Anna Radkovic arrived in Watamu, Kenya, four months ago to work with A Rocha Kenya, a local Christian conservation organisation, in partnership with the Church Missionary Society and the Anglican Church of Kenya. She will learn language and culture for the next three years, while building strong relationships and worshipping the Lord in the Kenyan style.
I’m not sure I can give you a good description of a typical day in the life of a missionary. I’m so fresh off the boat that I haven’t figured out what a typical day looks like. But I suspect, apart from an “exotic” context, my typical day looks much like your typical day: waking up, getting ready for the day, doing the things I’m responsible for, household chores, a bit of downtime and bed. We’re all people, right? We all have to do people things.
The fun thing about being a missionary is that we get to spend our time on something we believe is worth doing. What others have to push to the margins or scrape together spare energy to do, we get to do full-time. We don’t have to worry about our career, making lots of money or living our best Instagram lives – no one becomes a missionary because it will give them their best life. And maybe, those things aren’t that great anyway. Do we really need those bigger barns?

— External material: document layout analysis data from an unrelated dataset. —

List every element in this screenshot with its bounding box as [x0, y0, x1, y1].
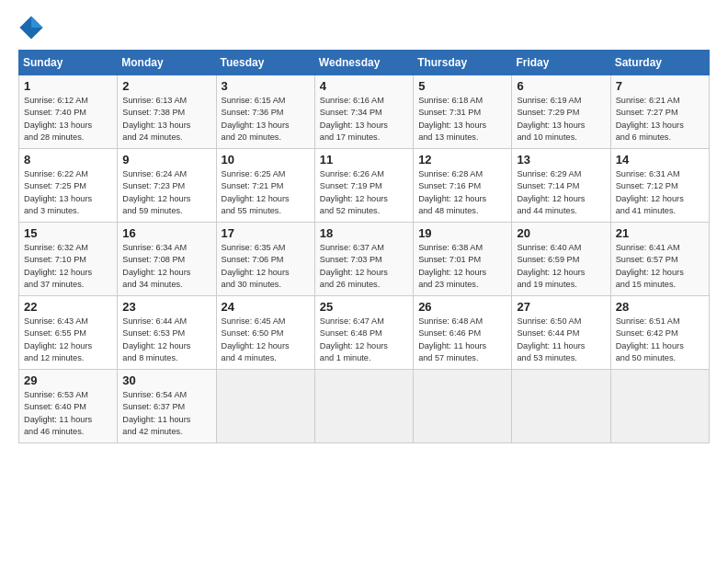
- day-info: Sunrise: 6:38 AM Sunset: 7:01 PM Dayligh…: [418, 242, 506, 291]
- day-info: Sunrise: 6:19 AM Sunset: 7:29 PM Dayligh…: [517, 95, 605, 144]
- day-cell: 2Sunrise: 6:13 AM Sunset: 7:38 PM Daylig…: [118, 75, 216, 149]
- day-cell: [512, 370, 610, 443]
- day-number: 4: [320, 79, 408, 93]
- day-cell: 12Sunrise: 6:28 AM Sunset: 7:16 PM Dayli…: [414, 149, 512, 223]
- header-cell-monday: Monday: [118, 51, 216, 75]
- day-info: Sunrise: 6:31 AM Sunset: 7:12 PM Dayligh…: [616, 168, 704, 217]
- day-number: 24: [222, 300, 310, 314]
- day-info: Sunrise: 6:15 AM Sunset: 7:36 PM Dayligh…: [222, 95, 310, 144]
- day-number: 3: [222, 79, 310, 93]
- day-info: Sunrise: 6:25 AM Sunset: 7:21 PM Dayligh…: [222, 168, 310, 217]
- logo: [18, 15, 48, 40]
- day-cell: 9Sunrise: 6:24 AM Sunset: 7:23 PM Daylig…: [118, 149, 216, 223]
- day-number: 2: [122, 79, 210, 93]
- day-number: 1: [24, 79, 112, 93]
- day-cell: [610, 370, 709, 443]
- day-info: Sunrise: 6:18 AM Sunset: 7:31 PM Dayligh…: [418, 95, 506, 144]
- day-cell: 7Sunrise: 6:21 AM Sunset: 7:27 PM Daylig…: [610, 75, 709, 149]
- day-cell: [314, 370, 413, 443]
- calendar-body: 1Sunrise: 6:12 AM Sunset: 7:40 PM Daylig…: [19, 75, 710, 443]
- page: SundayMondayTuesdayWednesdayThursdayFrid…: [0, 0, 728, 453]
- day-info: Sunrise: 6:32 AM Sunset: 7:10 PM Dayligh…: [24, 242, 112, 291]
- day-cell: 30Sunrise: 6:54 AM Sunset: 6:37 PM Dayli…: [118, 370, 216, 443]
- day-cell: 22Sunrise: 6:43 AM Sunset: 6:55 PM Dayli…: [19, 296, 118, 370]
- day-number: 10: [222, 153, 310, 167]
- day-number: 6: [517, 79, 605, 93]
- day-info: Sunrise: 6:48 AM Sunset: 6:46 PM Dayligh…: [418, 316, 506, 364]
- day-cell: 4Sunrise: 6:16 AM Sunset: 7:34 PM Daylig…: [314, 75, 413, 149]
- day-info: Sunrise: 6:29 AM Sunset: 7:14 PM Dayligh…: [517, 168, 605, 217]
- day-info: Sunrise: 6:34 AM Sunset: 7:08 PM Dayligh…: [122, 242, 210, 291]
- day-cell: 17Sunrise: 6:35 AM Sunset: 7:06 PM Dayli…: [216, 223, 314, 296]
- day-cell: 14Sunrise: 6:31 AM Sunset: 7:12 PM Dayli…: [610, 149, 709, 223]
- calendar-table: SundayMondayTuesdayWednesdayThursdayFrid…: [18, 50, 710, 443]
- header-cell-saturday: Saturday: [610, 51, 709, 75]
- day-number: 26: [418, 300, 506, 314]
- week-row-3: 15Sunrise: 6:32 AM Sunset: 7:10 PM Dayli…: [19, 223, 710, 296]
- day-info: Sunrise: 6:41 AM Sunset: 6:57 PM Dayligh…: [616, 242, 704, 291]
- header: [18, 15, 710, 40]
- day-cell: 18Sunrise: 6:37 AM Sunset: 7:03 PM Dayli…: [314, 223, 413, 296]
- day-info: Sunrise: 6:21 AM Sunset: 7:27 PM Dayligh…: [616, 95, 704, 144]
- header-cell-friday: Friday: [512, 51, 610, 75]
- day-number: 29: [24, 373, 112, 387]
- day-number: 19: [418, 226, 506, 240]
- day-info: Sunrise: 6:16 AM Sunset: 7:34 PM Dayligh…: [320, 95, 408, 144]
- day-number: 27: [517, 300, 605, 314]
- day-number: 9: [122, 153, 210, 167]
- day-info: Sunrise: 6:51 AM Sunset: 6:42 PM Dayligh…: [616, 316, 704, 364]
- header-cell-sunday: Sunday: [19, 51, 118, 75]
- day-info: Sunrise: 6:54 AM Sunset: 6:37 PM Dayligh…: [122, 389, 210, 438]
- day-cell: 3Sunrise: 6:15 AM Sunset: 7:36 PM Daylig…: [216, 75, 314, 149]
- header-cell-thursday: Thursday: [414, 51, 512, 75]
- day-cell: 16Sunrise: 6:34 AM Sunset: 7:08 PM Dayli…: [118, 223, 216, 296]
- day-info: Sunrise: 6:44 AM Sunset: 6:53 PM Dayligh…: [122, 316, 210, 364]
- day-cell: [414, 370, 512, 443]
- day-number: 13: [517, 153, 605, 167]
- day-info: Sunrise: 6:35 AM Sunset: 7:06 PM Dayligh…: [222, 242, 310, 291]
- day-number: 22: [24, 300, 112, 314]
- day-info: Sunrise: 6:28 AM Sunset: 7:16 PM Dayligh…: [418, 168, 506, 217]
- day-cell: 19Sunrise: 6:38 AM Sunset: 7:01 PM Dayli…: [414, 223, 512, 296]
- day-cell: 24Sunrise: 6:45 AM Sunset: 6:50 PM Dayli…: [216, 296, 314, 370]
- day-cell: 11Sunrise: 6:26 AM Sunset: 7:19 PM Dayli…: [314, 149, 413, 223]
- day-cell: 1Sunrise: 6:12 AM Sunset: 7:40 PM Daylig…: [19, 75, 118, 149]
- day-number: 17: [222, 226, 310, 240]
- day-cell: 10Sunrise: 6:25 AM Sunset: 7:21 PM Dayli…: [216, 149, 314, 223]
- day-number: 25: [320, 300, 408, 314]
- day-number: 14: [616, 153, 704, 167]
- day-number: 21: [616, 226, 704, 240]
- calendar-header: SundayMondayTuesdayWednesdayThursdayFrid…: [19, 51, 710, 75]
- day-number: 18: [320, 226, 408, 240]
- header-cell-wednesday: Wednesday: [314, 51, 413, 75]
- header-cell-tuesday: Tuesday: [216, 51, 314, 75]
- day-info: Sunrise: 6:43 AM Sunset: 6:55 PM Dayligh…: [24, 316, 112, 364]
- day-number: 5: [418, 79, 506, 93]
- day-cell: 6Sunrise: 6:19 AM Sunset: 7:29 PM Daylig…: [512, 75, 610, 149]
- day-info: Sunrise: 6:24 AM Sunset: 7:23 PM Dayligh…: [122, 168, 210, 217]
- day-info: Sunrise: 6:53 AM Sunset: 6:40 PM Dayligh…: [24, 389, 112, 438]
- day-info: Sunrise: 6:45 AM Sunset: 6:50 PM Dayligh…: [222, 316, 310, 364]
- svg-marker-1: [31, 16, 43, 28]
- day-number: 20: [517, 226, 605, 240]
- day-info: Sunrise: 6:12 AM Sunset: 7:40 PM Dayligh…: [24, 95, 112, 144]
- day-info: Sunrise: 6:40 AM Sunset: 6:59 PM Dayligh…: [517, 242, 605, 291]
- day-cell: 27Sunrise: 6:50 AM Sunset: 6:44 PM Dayli…: [512, 296, 610, 370]
- day-number: 30: [122, 373, 210, 387]
- day-info: Sunrise: 6:47 AM Sunset: 6:48 PM Dayligh…: [320, 316, 408, 364]
- day-number: 7: [616, 79, 704, 93]
- day-cell: 13Sunrise: 6:29 AM Sunset: 7:14 PM Dayli…: [512, 149, 610, 223]
- week-row-1: 1Sunrise: 6:12 AM Sunset: 7:40 PM Daylig…: [19, 75, 710, 149]
- day-number: 23: [122, 300, 210, 314]
- day-number: 8: [24, 153, 112, 167]
- day-cell: 15Sunrise: 6:32 AM Sunset: 7:10 PM Dayli…: [19, 223, 118, 296]
- day-cell: 29Sunrise: 6:53 AM Sunset: 6:40 PM Dayli…: [19, 370, 118, 443]
- day-info: Sunrise: 6:37 AM Sunset: 7:03 PM Dayligh…: [320, 242, 408, 291]
- day-number: 12: [418, 153, 506, 167]
- day-cell: 8Sunrise: 6:22 AM Sunset: 7:25 PM Daylig…: [19, 149, 118, 223]
- day-cell: [216, 370, 314, 443]
- day-cell: 23Sunrise: 6:44 AM Sunset: 6:53 PM Dayli…: [118, 296, 216, 370]
- day-cell: 21Sunrise: 6:41 AM Sunset: 6:57 PM Dayli…: [610, 223, 709, 296]
- week-row-4: 22Sunrise: 6:43 AM Sunset: 6:55 PM Dayli…: [19, 296, 710, 370]
- day-info: Sunrise: 6:22 AM Sunset: 7:25 PM Dayligh…: [24, 168, 112, 217]
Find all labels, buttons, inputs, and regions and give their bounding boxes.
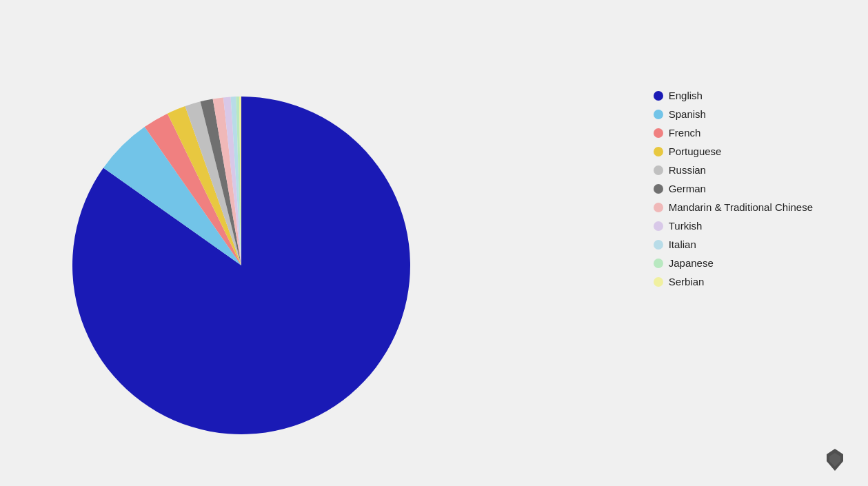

Choosing the mission life is a massive side step in the path we’re put on in life. It’s choosing a different framework. It’s deciding that the things we’re told by the world that we should want – comfort, wealth, prosperity, happiness – are fine in their own way, but how much better is living our best life, giving our best life, to God. It seeks to follow Abel and offer the fattest lambs first. It’s seeing that undeserved suffering is worth the undeserved grace. It understands that Job never understood the reasons for his pain, yet chose to bow in humble adoration before a majestic God. It’s knowing that to live is Christ and to die is gain. It’s knowing Christ. And because we, the church, think Christ is worth knowing, missionaries get the privilege of being resourced to live this full time.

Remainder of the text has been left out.